** WORK INSTRUCTIONS **
What you return must be every line below that includes the word "Languages".

** INPUT **
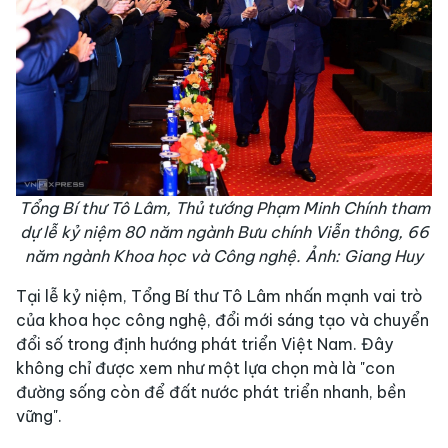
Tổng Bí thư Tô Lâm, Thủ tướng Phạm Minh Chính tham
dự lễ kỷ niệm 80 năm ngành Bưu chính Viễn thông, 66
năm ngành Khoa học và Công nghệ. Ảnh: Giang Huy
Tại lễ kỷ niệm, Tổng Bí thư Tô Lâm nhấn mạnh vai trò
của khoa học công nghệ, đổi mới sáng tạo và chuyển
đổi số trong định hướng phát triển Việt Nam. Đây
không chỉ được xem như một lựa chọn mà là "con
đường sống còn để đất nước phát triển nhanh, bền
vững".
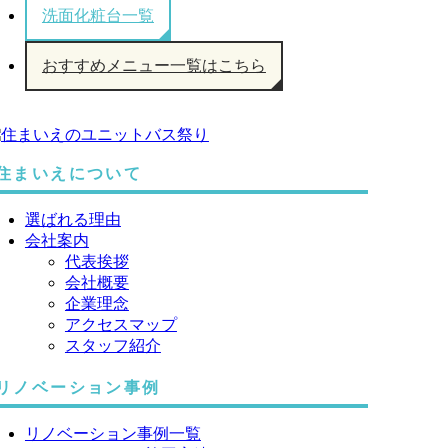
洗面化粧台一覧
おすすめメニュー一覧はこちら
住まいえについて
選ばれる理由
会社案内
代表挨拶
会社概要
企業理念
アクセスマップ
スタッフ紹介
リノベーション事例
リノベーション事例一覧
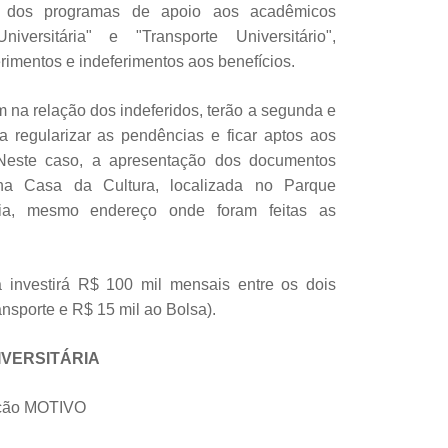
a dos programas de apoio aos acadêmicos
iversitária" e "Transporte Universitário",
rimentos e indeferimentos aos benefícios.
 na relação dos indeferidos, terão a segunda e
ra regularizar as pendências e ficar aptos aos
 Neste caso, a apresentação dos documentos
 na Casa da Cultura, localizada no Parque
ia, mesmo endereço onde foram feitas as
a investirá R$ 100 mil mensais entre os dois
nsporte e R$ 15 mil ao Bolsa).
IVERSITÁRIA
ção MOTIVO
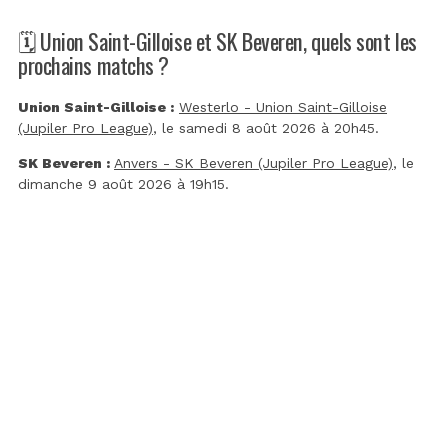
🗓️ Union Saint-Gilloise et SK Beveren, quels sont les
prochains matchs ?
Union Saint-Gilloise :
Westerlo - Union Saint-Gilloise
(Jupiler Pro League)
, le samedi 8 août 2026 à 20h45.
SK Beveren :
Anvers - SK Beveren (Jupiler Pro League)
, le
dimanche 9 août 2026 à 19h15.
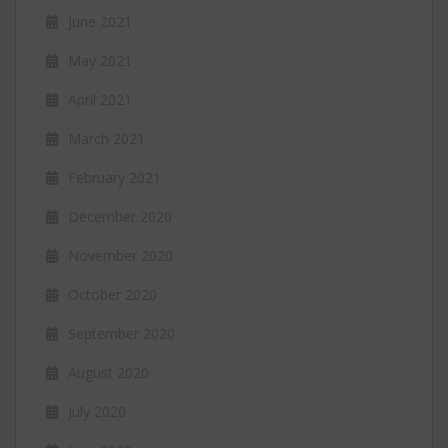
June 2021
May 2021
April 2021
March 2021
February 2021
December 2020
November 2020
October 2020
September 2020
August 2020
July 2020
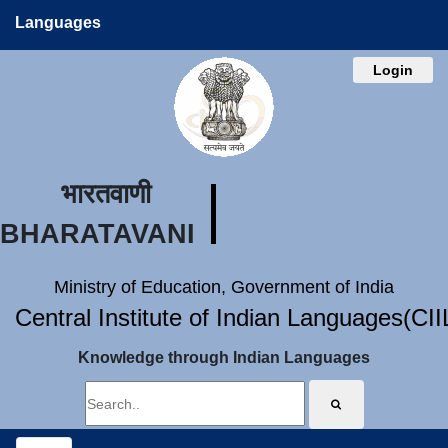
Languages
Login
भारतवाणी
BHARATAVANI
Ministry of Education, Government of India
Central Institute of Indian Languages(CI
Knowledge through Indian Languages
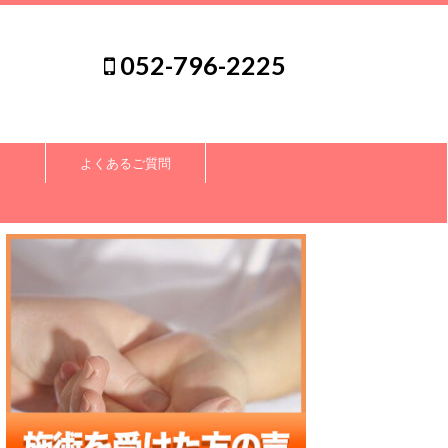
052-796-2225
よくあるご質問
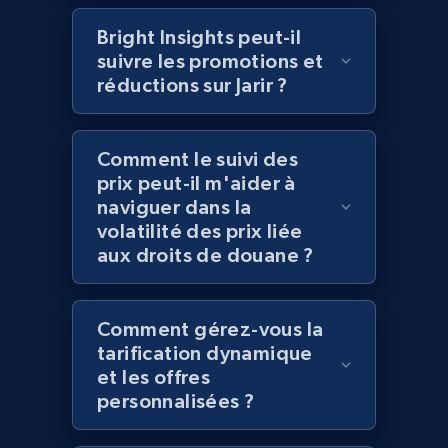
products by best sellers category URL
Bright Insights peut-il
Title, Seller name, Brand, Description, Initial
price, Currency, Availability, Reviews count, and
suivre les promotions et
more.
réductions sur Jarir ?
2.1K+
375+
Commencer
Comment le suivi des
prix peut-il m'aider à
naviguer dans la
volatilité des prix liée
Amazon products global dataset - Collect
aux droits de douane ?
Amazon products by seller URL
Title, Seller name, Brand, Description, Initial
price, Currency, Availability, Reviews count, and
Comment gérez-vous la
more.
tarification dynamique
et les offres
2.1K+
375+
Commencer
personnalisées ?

** ANSWER AREA **
Languages
Central Institute of Indian Languages(CI
Knowledge through Indian Languages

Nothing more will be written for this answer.